Frogs (Sasa et al. 1998). Various measures of compatibility and isolation were presented by the authors. However, we use only two: (1) a combination of their egg hatch (EH) and metamorphosis rate (MET), in the form of EH×MET, which gives a compatibility index of survival from egg laying to metamorphosed adult; (2) a measure of compatibility equal to 1 −IPO2, where IPO2 is their discrete measure of postzygotic reproductive isolation. The EH and MET survival values, and resulting compatibility measure, are continuous measures, but IPO2 is an index of hybrid inviability and sterility in discrete units of 0.5 for a single direction of cross, a measure with discrete values 0, 0.5, and 1, somewhat like that used as an isolation index for Drosophila (Coyne and Orr 1997). In cases in which there was a measure for IPO1 (the average of IPO2 for both reciprocal cross directions, with discrete values 0, 0.25, 0.5, 0.75, and 1), we reconstructed the missing IPO2 measure so that we were able to use two values of IPO2 as suggested in Sasa et al. (1998). For genetic distance, we used the values of Nei's D from the same source.
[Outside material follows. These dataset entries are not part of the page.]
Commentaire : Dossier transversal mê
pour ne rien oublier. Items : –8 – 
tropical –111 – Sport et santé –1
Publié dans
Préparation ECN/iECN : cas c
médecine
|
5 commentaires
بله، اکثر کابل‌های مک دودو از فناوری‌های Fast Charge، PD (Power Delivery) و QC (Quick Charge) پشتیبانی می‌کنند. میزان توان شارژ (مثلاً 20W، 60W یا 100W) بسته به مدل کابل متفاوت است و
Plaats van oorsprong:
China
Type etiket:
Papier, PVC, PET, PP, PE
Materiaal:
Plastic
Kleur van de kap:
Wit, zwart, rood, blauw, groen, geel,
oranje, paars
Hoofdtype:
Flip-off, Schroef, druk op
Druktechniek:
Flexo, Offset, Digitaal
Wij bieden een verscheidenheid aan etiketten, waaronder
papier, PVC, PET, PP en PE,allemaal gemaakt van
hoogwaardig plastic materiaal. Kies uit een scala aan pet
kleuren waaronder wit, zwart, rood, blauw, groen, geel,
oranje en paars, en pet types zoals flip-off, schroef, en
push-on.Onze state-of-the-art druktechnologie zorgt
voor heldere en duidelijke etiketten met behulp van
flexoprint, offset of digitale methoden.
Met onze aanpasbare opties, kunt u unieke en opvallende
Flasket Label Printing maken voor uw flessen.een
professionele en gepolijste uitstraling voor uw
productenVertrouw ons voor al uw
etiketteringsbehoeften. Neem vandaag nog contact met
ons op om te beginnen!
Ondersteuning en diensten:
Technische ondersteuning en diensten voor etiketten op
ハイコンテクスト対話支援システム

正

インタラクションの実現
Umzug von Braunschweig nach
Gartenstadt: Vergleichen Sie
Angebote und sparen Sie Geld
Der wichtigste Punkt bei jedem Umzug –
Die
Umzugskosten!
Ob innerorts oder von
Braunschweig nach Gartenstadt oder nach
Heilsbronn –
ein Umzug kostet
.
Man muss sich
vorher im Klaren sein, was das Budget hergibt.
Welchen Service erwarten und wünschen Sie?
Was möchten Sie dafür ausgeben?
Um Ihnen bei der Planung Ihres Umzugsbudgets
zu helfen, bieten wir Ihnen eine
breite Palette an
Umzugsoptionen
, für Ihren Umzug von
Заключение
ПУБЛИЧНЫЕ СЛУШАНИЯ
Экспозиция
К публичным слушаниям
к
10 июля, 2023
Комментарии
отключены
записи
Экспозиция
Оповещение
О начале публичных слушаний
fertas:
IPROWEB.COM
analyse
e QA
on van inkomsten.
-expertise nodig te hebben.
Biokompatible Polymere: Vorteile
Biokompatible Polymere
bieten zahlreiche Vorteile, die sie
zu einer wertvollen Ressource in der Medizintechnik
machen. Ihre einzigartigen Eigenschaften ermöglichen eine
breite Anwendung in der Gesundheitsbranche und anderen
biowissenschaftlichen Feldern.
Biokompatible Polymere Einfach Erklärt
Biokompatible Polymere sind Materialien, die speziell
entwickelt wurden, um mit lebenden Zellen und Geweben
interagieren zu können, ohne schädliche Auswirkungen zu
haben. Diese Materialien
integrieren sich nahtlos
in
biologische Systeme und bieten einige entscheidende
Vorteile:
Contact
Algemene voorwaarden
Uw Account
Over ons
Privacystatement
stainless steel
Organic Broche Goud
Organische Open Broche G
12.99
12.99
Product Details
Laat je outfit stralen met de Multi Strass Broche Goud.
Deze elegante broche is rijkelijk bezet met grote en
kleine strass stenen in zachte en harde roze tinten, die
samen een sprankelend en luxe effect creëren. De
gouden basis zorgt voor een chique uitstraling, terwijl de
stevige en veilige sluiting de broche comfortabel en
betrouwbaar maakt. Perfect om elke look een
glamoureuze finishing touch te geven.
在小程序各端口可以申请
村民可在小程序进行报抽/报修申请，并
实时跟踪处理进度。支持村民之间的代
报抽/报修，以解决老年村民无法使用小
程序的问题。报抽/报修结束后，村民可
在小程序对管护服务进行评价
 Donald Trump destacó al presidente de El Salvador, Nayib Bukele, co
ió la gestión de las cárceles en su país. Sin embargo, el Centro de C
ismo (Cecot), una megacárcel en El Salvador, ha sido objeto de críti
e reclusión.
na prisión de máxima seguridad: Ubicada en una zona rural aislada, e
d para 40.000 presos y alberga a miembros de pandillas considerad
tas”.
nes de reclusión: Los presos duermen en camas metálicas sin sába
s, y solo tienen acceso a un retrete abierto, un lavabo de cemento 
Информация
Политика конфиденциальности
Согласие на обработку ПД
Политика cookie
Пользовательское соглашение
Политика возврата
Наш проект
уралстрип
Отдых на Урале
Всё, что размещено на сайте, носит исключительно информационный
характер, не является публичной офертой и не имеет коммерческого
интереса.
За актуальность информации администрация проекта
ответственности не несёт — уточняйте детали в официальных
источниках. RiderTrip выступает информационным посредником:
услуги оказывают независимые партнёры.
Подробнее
Birds (Price and Bouvier 2002). For our genetic distance measures, we used data for HKY-corrected mtDNA divergence, and the Sibley DNA–DNA hybridization measure of ΔT50H. A single measure of compatibility was employed, based on the authors’ isolation index. Their “fertility” index, F, is like the index of Coyne and Orr, a discrete measure based on the sexes in reciprocal crosses that are inviable or infertile. F ranges from 1 to 5 in units of 0.5, with 1 indicating viability and fertility of all hybrids, 5 indicating complete inviability of all hybrids. For our purposes, we also interpret Price and Bouvier's values of F= 1* to be equivalent to 1.25, and their F= 5* to be equivalent to 4.5. The compatibility measure we use is then C= 1 − (F− 1)/4, which standardizes the measure on a scale of 0 to 1. Thus compatibility may occur in discrete units of 0, 0.125, 0.25, 0.375, 0.5, 0.625, 0.75, 0.875, 0.9375, and 1.000. An essentially complete absence of gene flow is expected from any Price and Bouvier index, F≥ 3, equivalent to compatibility C≤ 0.5 (all hybrids viable but infertile); thus our compatibility index overestimates overall hybrid fitness somewhat in the lower compatibility ranges, which may tend to make the fit more snowball-like.